Con el inicio de la temporada migratoria de la mariposa monarca, los bosques del Estado de México y Michoacán vuelven a ser escenario de uno de los fenómenos naturales más impresionantes del continente.
En este contexto, la bióloga Mariluz Anaya Villegas, egresada de la Facultad de Ciencias de la UAEMéx y especialista en lepidópteros, compartió su trabajo enfocado en la conservación y divulgación científica de las mariposas.
México alberga cerca de mil 800 especies de mariposas, distribuidas desde zonas templadas hasta regiones tropicales. En el Estado de México, particularmente en Malinalco, aún existen hábitats capaces de sostener una alta diversidad biológica.
“Las mariposas son mucho más que belleza”, explicó Anaya. Son polinizadoras, participan en la cadena alimentaria y ayudan al reciclaje de nutrientes durante todas sus etapas de vida.
Su investigación de maestría analizó cómo la temperatura, la humedad y la luz solar influyen en la coloración y el desarrollo de las alas. Cambios mínimos en el ambiente pueden provocar deformaciones visibles, consideradas señales de alerta del impacto humano.
El estudio, apoyado con imágenes satelitales, reveló que jardines y áreas verdes urbanas en Malinalco funcionan como refugios. Esto demuestra que la coexistencia entre desarrollo humano y conservación es posible con planeación adecuada.
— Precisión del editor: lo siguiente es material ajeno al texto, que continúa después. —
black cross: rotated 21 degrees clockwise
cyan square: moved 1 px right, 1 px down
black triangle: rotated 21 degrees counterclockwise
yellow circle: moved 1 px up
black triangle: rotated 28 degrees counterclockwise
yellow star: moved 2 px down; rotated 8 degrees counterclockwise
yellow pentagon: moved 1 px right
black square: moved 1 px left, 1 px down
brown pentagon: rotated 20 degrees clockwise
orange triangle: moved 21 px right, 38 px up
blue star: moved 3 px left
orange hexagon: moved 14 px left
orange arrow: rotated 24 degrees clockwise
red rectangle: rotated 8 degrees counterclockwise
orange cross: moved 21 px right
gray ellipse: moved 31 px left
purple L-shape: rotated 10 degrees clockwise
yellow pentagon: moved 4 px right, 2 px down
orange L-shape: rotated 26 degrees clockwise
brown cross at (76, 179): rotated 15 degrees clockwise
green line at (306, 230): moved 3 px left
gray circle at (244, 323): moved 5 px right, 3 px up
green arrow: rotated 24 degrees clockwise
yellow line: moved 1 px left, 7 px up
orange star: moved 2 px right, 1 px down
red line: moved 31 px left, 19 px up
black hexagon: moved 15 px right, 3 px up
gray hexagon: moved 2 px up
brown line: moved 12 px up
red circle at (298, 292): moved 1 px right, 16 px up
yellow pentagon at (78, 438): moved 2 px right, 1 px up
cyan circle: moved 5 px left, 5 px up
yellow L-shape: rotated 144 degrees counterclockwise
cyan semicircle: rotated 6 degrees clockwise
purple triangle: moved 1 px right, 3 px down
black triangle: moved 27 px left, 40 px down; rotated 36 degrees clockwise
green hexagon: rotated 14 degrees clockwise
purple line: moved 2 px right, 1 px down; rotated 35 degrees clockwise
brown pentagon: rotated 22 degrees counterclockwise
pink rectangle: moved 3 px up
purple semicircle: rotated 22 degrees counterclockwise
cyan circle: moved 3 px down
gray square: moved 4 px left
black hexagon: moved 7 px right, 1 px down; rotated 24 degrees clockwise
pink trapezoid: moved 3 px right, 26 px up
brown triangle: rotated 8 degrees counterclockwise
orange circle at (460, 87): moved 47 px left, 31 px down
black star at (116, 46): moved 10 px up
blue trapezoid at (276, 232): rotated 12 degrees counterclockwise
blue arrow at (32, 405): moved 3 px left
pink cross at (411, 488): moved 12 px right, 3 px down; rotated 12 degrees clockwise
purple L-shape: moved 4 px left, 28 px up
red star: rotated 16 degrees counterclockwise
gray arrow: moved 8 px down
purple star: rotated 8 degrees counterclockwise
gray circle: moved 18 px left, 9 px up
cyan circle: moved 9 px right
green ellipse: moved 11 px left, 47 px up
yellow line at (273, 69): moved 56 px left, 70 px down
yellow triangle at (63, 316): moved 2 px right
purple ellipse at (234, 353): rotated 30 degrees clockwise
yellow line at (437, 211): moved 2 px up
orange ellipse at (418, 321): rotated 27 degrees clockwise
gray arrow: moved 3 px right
La especialista advirtió sobre amenazas persistentes como la deforestación, el uso de pesticidas y la agricultura intensiva. También señaló que no basta con sembrar algodoncillo: las mariposas requieren diversidad vegetal y microhábitats.
Finalmente, subrayó la importancia de no manipularlas y de fomentar la educación ambiental. “Son organismos pequeños, pero grandes indicadores de la salud del entorno. Cuidarlas es cuidarnos”, concluyó.